### EXERCISE:
Report only how many lines in the material contain "hade".
-- DATASET EXCERPTS follows --
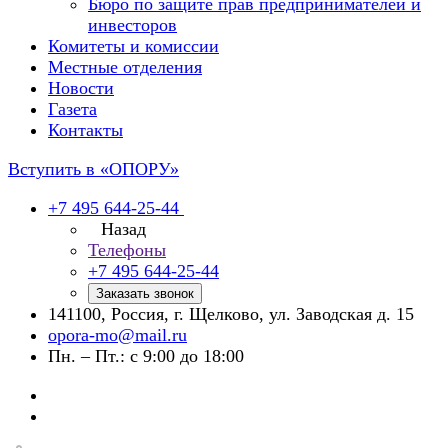
Бюро по защите прав предпринимателей и
инвесторов
Комитеты и комиссии
Местные отделения
Новости
Газета
Контакты
Вступить в «ОПОРУ»
+7 495 644-25-44
Назад
Телефоны
+7 495 644-25-44
Заказать звонок
141100, Россия, г. Щелково, ул. Заводская д. 15
opora-mo@mail.ru
Пн. – Пт.: с 9:00 до 18:00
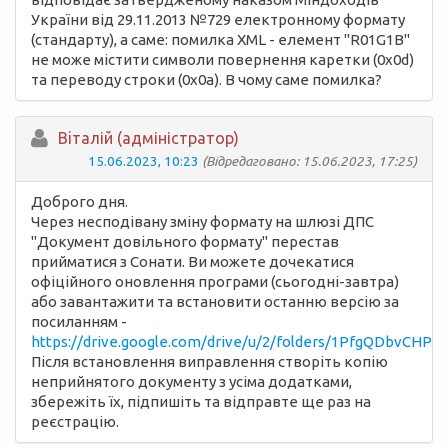
України від 29.11.2013 №729 електронному формату
(стандарту), а саме: помилка XML - елемент "R01G1B"
не може містити символи повернення каретки (0x0d)
та переводу строки (0x0a). В чому саме помилка?
Вiталій (адміністратор)
15.06.2023, 10:23
(Відредаговано: 15.06.2023, 17:25)
Доброго дня.
Через несподівану зміну формату на шлюзі ДПС
"Документ довільного формату" перестав
прийматися з Сонати. Ви можете дочекатися
офіційного оновлення програми (сьогодні-завтра)
або завантажити та встановити останню версію за
посиланням -
https://drive.google.com/drive/u/2/folders/1PfgQDbvCHP
Після встановлення виправлення створіть копію
неприйнятого документу з усіма додатками,
збережіть їх, підпишіть та відправте ще раз на
реєстрацію.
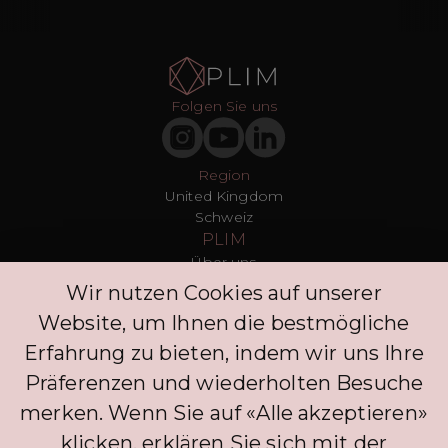
Folgen Sie uns
Region
United Kingdom
Schweiz
PLIM
Über uns
T&Cs
Wir nutzen Cookies auf unserer
Datenschutz
Website, um Ihnen die bestmögliche
Presse
Blogs
Erfahrung zu bieten, indem wir uns Ihre
Kontakt
Präferenzen und wiederholten Besuche
Kunden
merken. Wenn Sie auf «Alle akzeptieren»
FAQ
Anmelden
klicken, erklären Sie sich mit der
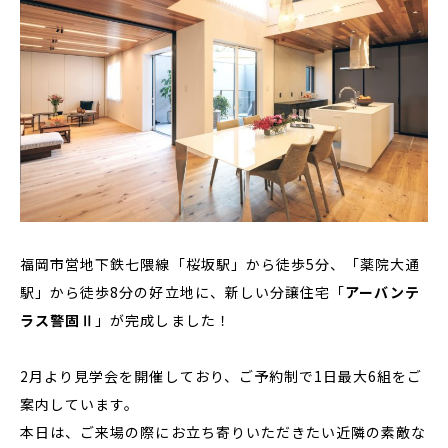
福岡市営地下鉄七隈線「桜坂駅」から徒歩5分、「薬院大通
駅」から徒歩8分の好立地に、新しい分譲住宅「
アーバンテ
ラス警固Ⅱ
」が完成しました！
2月より見学会を開催しており、ご予約制で1日最大6組をご
案内しています。
本日は、ご来場の際にお立ち寄りいただきたい近隣の素敵な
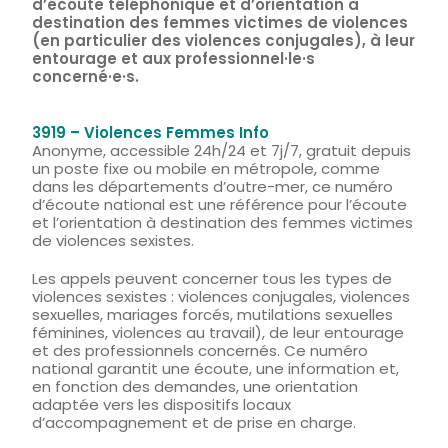
d’écoute téléphonique et d’orientation à
destination des femmes victimes de violences
(en particulier des violences conjugales), à leur
entourage et aux professionnel·le·s
concerné·e·s.
3919 – Violences Femmes Info
Anonyme, accessible 24h/24 et 7j/7, gratuit depuis
un poste fixe ou mobile en métropole, comme
dans les départements d’outre-mer, ce numéro
d’écoute national est une référence pour l’écoute
et l’orientation à destination des femmes victimes
de violences sexistes.
Les appels peuvent concerner tous les types de
violences sexistes : violences conjugales, violences
sexuelles, mariages forcés, mutilations sexuelles
féminines, violences au travail), de leur entourage
et des professionnels concernés. Ce numéro
national garantit une écoute, une information et,
en fonction des demandes, une orientation
adaptée vers les dispositifs locaux
d’accompagnement et de prise en charge.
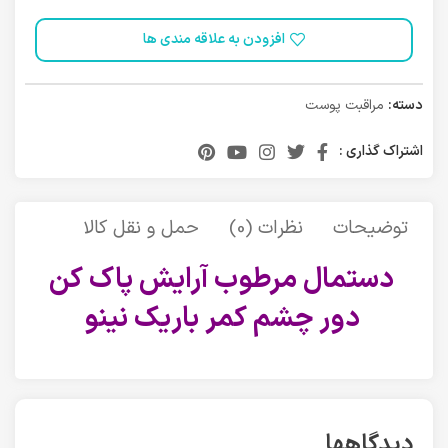
افزودن به علاقه مندی ها
دسته:
مراقبت پوست
اشتراک گذاری :
توضیحات
نظرات (0)
حمل و نقل کالا
دستمال مرطوب آرايش پاک کن
دور چشم کمر باريک نینو
دیدگاهها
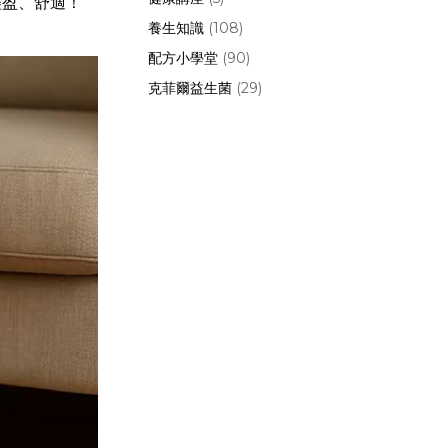
輕盈、舒適！
養生知識
(108)
配方小學堂
(90)
克菲爾益生菌
(29)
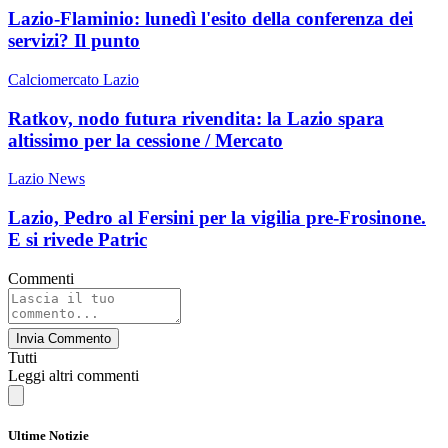
Lazio-Flaminio: lunedì l'esito della conferenza dei
servizi? Il punto
Calciomercato Lazio
Ratkov, nodo futura rivendita: la Lazio spara
altissimo per la cessione / Mercato
Lazio News
Lazio, Pedro al Fersini per la vigilia pre-Frosinone.
E si rivede Patric
Commenti
Invia Commento
Tutti
Leggi altri commenti
Ultime Notizie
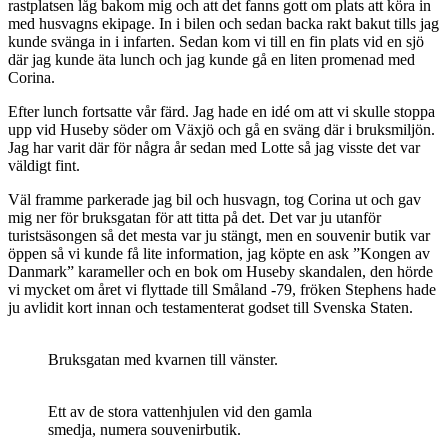
rastplatsen låg bakom mig och att det fanns gott om plats att köra in
med husvagns ekipage. In i bilen och sedan backa rakt bakut tills jag
kunde svänga in i infarten. Sedan kom vi till en fin plats vid en sjö
där jag kunde äta lunch och jag kunde gå en liten promenad med
Corina.
Efter lunch fortsatte vår färd. Jag hade en idé om att vi skulle stoppa
upp vid Huseby söder om Växjö och gå en sväng där i bruksmiljön.
Jag har varit där för några år sedan med Lotte så jag visste det var
väldigt fint.
Väl framme parkerade jag bil och husvagn, tog Corina ut och gav
mig ner för bruksgatan för att titta på det. Det var ju utanför
turistsäsongen så det mesta var ju stängt, men en souvenir butik var
öppen så vi kunde få lite information, jag köpte en ask ”Kongen av
Danmark” karameller och en bok om Huseby skandalen, den hörde
vi mycket om året vi flyttade till Småland -79, fröken Stephens hade
ju avlidit kort innan och testamenterat godset till Svenska Staten.
Bruksgatan med kvarnen till vänster.
Ett av de stora vattenhjulen vid den gamla
smedja, numera souvenirbutik.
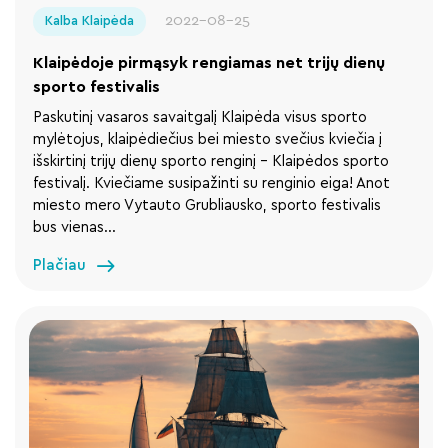
2022-08-25
Kalba Klaipėda
Klaipėdoje pirmąsyk rengiamas net trijų dienų
sporto festivalis
Paskutinį vasaros savaitgalį Klaipėda visus sporto
mylėtojus, klaipėdiečius bei miesto svečius kviečia į
išskirtinį trijų dienų sporto renginį – Klaipėdos sporto
festivalį. Kviečiame susipažinti su renginio eiga! Anot
miesto mero Vytauto Grubliausko, sporto festivalis
bus vienas…
Plačiau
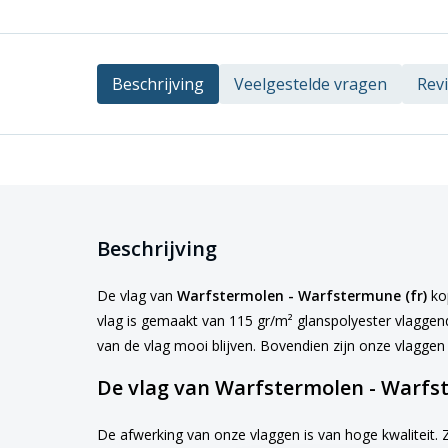
Beschrijving
Veelgestelde vragen
Rev
Beschrijving
De vlag van
Warfstermolen - Warfstermune (fr)
kop
vlag is gemaakt van 115 gr/m² glanspolyester vlaggendo
van de vlag mooi blijven. Bovendien zijn onze vlagge
De vlag van Warfstermolen - Warfst
De afwerking van onze vlaggen is van hoge kwaliteit.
-- DATASET EXCERPTS concluded --
### EXERCISE RESULT:
2